Euphorbiaceae R. Brown is de naam eener plantenfamilie uit de afdeeling der tweezaadlobbigen. Zij draagt in het Nederlandsch den naam van Wolfsmelkachtigen en omvat kruiden, heesters en boomen met een scherp, melkachtig sap en met doorgaans enkelvoudige bladeren met kleine, soms stekelvormige of doorgaans ontbrekende steunblaadjes.
De bloemen zijn één- of tweehuizig en op de eene of andere wijze onvolkomen. De kelk is 4-5-6-spletig of -deelig, slechts zelden 2- of veelbladig, terwijl hij somtijds geheel en al ontbreekt. Dikwijls ontbreken de bloembladen, — en soms zijn er even zooveel als de kelkslippen, terwijl zij hiermede afwisselen. Somtijds zijn zij in grooten getale op eene onderstandige schijf ingeplant, somtijds ook vervangen door schubjes of klieren. De meeldraden zijn vrij of vereenigd, nu eens in aantal of in dubbelen getale als de kelkslippen, — dan weder onbepaald, en zij dragen de helm-knoppen binnen- of buitenwaarts. Het vruchtbeginsel is meestal 3-, zelden 2-hokkig, met enkelvoudige of gepaarde, omgekeerde eitjes aan den binnenhoek der hokjes of aan een asstandigen zaaddrager, die in de stijlen uitloopt, vastgehecht.

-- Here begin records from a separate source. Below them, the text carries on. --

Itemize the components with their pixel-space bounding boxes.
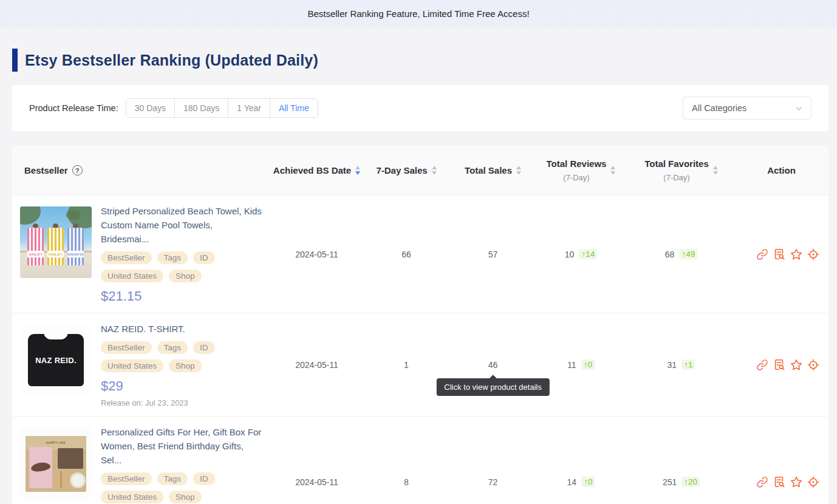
promo-banner: Bestseller Ranking Feature, Limited Time… (0, 0, 837, 27)
cell-total-sales: 57 (452, 196, 534, 313)
tooltip: Click to view product details (436, 378, 549, 396)
header-total-sales[interactable]: Total Sales (452, 165, 534, 175)
release-time-label: Product Release Time: (29, 103, 118, 113)
release-time-30-days[interactable]: 30 Days (126, 99, 175, 117)
header-action: Action (734, 165, 828, 175)
palm-decoration (66, 210, 81, 220)
cell-7day-sales: 8 (361, 417, 452, 504)
sort-icon-achieved-date[interactable] (355, 166, 360, 175)
header-achieved-bs-date[interactable]: Achieved BS Date (273, 165, 361, 175)
table-row: NAZ REID. NAZ REID. T-SHIRT. BestSeller … (12, 313, 828, 417)
cell-7day-sales: 66 (361, 196, 452, 313)
tag-tags[interactable]: Tags (157, 341, 188, 354)
cell-achieved-date: 2024-05-11 (273, 196, 361, 313)
tag-id[interactable]: ID (193, 251, 215, 264)
tag-bestseller[interactable]: BestSeller (101, 341, 152, 354)
cell-total-reviews: 14 ↑0 (534, 417, 628, 504)
cell-action (734, 417, 828, 504)
favorites-delta-badge: ↑1 (682, 359, 695, 370)
sort-icon-total-reviews[interactable] (610, 166, 615, 175)
favorites-delta-badge: ↑49 (679, 249, 697, 259)
favorites-delta-badge: ↑20 (682, 477, 700, 487)
product-tags: BestSeller Tags ID United States Shop (101, 341, 265, 372)
track-target-icon[interactable] (807, 475, 820, 489)
link-icon[interactable] (756, 358, 769, 372)
release-time-button-group: 30 Days 180 Days 1 Year All Time (126, 98, 318, 118)
reviews-delta-badge: ↑14 (579, 249, 597, 259)
tag-shop[interactable]: Shop (169, 491, 202, 503)
page-header: Etsy Bestseller Ranking (Updated Daily) (12, 49, 837, 72)
cell-total-favorites: 31 ↑1 (628, 313, 734, 416)
filter-bar: Product Release Time: 30 Days 180 Days 1… (12, 85, 828, 131)
product-title[interactable]: Striped Personalized Beach Towel, Kids C… (101, 204, 262, 246)
product-price: $21.15 (101, 288, 265, 304)
category-select-value: All Categories (692, 103, 746, 113)
sort-icon-7day-sales[interactable] (432, 166, 437, 175)
sort-icon-total-sales[interactable] (516, 166, 521, 175)
tag-tags[interactable]: Tags (157, 472, 188, 485)
release-time-all-time[interactable]: All Time (270, 99, 318, 117)
reviews-delta-badge: ↑0 (581, 477, 595, 487)
release-time-1-year[interactable]: 1 Year (228, 99, 270, 117)
table-header-row: Bestseller ? Achieved BS Date 7-Day Sale… (12, 146, 828, 196)
chevron-down-icon (796, 105, 802, 112)
header-total-favorites[interactable]: Total Favorites (7-Day) (628, 159, 734, 182)
cell-achieved-date: 2024-05-11 (273, 313, 361, 416)
product-report-icon[interactable] (773, 248, 786, 261)
tag-tags[interactable]: Tags (157, 251, 188, 264)
cell-total-sales: 46 Click to view product details (452, 313, 534, 416)
bestseller-table: Bestseller ? Achieved BS Date 7-Day Sale… (12, 146, 828, 504)
header-bestseller: Bestseller ? (12, 165, 273, 175)
header-total-reviews[interactable]: Total Reviews (7-Day) (534, 159, 628, 182)
cell-total-sales: 72 (452, 417, 534, 504)
tag-id[interactable]: ID (193, 341, 215, 354)
cell-total-favorites: 251 ↑20 (628, 417, 734, 504)
table-row: HAILEY HAILEY JENNIFER Striped Personali… (12, 196, 828, 313)
product-report-icon[interactable] (773, 475, 786, 489)
tag-shop[interactable]: Shop (169, 270, 202, 282)
link-icon[interactable] (756, 475, 769, 489)
category-select[interactable]: All Categories (683, 97, 811, 120)
cell-total-reviews: 10 ↑14 (534, 196, 628, 313)
tag-bestseller[interactable]: BestSeller (101, 472, 152, 485)
cell-achieved-date: 2024-05-11 (273, 417, 361, 504)
promo-banner-text: Bestseller Ranking Feature, Limited Time… (307, 9, 529, 19)
palm-decoration (20, 206, 41, 225)
tag-united-states[interactable]: United States (101, 491, 163, 503)
title-accent-bar (12, 49, 18, 72)
product-title[interactable]: Personalized Gifts For Her, Gift Box For… (101, 425, 262, 467)
table-row: HAPPY LIFE Personalized Gifts For Her, G… (12, 417, 828, 504)
favorite-star-icon[interactable] (790, 248, 803, 261)
link-icon[interactable] (756, 248, 769, 261)
tag-shop[interactable]: Shop (169, 359, 202, 372)
sort-icon-total-favorites[interactable] (713, 166, 718, 175)
product-tags: BestSeller Tags ID United States Shop (101, 472, 265, 503)
product-image-tshirt[interactable]: NAZ REID. (20, 324, 92, 396)
product-title[interactable]: NAZ REID. T-SHIRT. (101, 322, 262, 336)
product-tags: BestSeller Tags ID United States Shop (101, 251, 265, 282)
cell-total-favorites: 68 ↑49 (628, 196, 734, 313)
release-date: Release on: Jul 23, 2023 (101, 398, 265, 407)
product-price: $29 (101, 378, 265, 394)
reviews-delta-badge: ↑0 (581, 359, 595, 370)
product-report-icon[interactable] (773, 358, 786, 372)
track-target-icon[interactable] (807, 358, 820, 372)
cell-action (734, 196, 828, 313)
page-title: Etsy Bestseller Ranking (Updated Daily) (25, 52, 318, 69)
release-time-180-days[interactable]: 180 Days (175, 99, 228, 117)
help-icon[interactable]: ? (72, 165, 83, 175)
tag-id[interactable]: ID (193, 472, 215, 485)
favorite-star-icon[interactable] (790, 475, 803, 489)
track-target-icon[interactable] (807, 248, 820, 261)
favorite-star-icon[interactable] (790, 358, 803, 372)
header-7day-sales[interactable]: 7-Day Sales (361, 165, 452, 175)
product-image-beach-towels[interactable]: HAILEY HAILEY JENNIFER (20, 206, 92, 278)
tag-united-states[interactable]: United States (101, 359, 163, 372)
cell-action (734, 313, 828, 416)
tag-bestseller[interactable]: BestSeller (101, 251, 152, 264)
product-image-giftbox[interactable]: HAPPY LIFE (20, 427, 92, 499)
cell-total-reviews: 11 ↑0 (534, 313, 628, 416)
cell-7day-sales: 1 (361, 313, 452, 416)
tag-united-states[interactable]: United States (101, 270, 163, 282)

De stijlen zijn even talrijk als de hokjes, vrij of vereenigd. De vrucht is meest altijd eene zaaddoos, zelden eene bes, dikwijls 3-, zelden 2- of veelhokkig. De hokjes zijn gesloten en afvallend van eene overblijvende as, of ook 2-kleppig, en zelden hokverbrekend open berstend. De zaden zijn enkelvoudig of gepaard, hangend, met een korstigen zaadrok omhuld, en hebben een wratachtig gezwollen navel. De kiem is langwerpig, het kiemwit vleezig; de zaadlobben zijn plat of bol, soms bladachtig, en het worteltje is bovenstandig.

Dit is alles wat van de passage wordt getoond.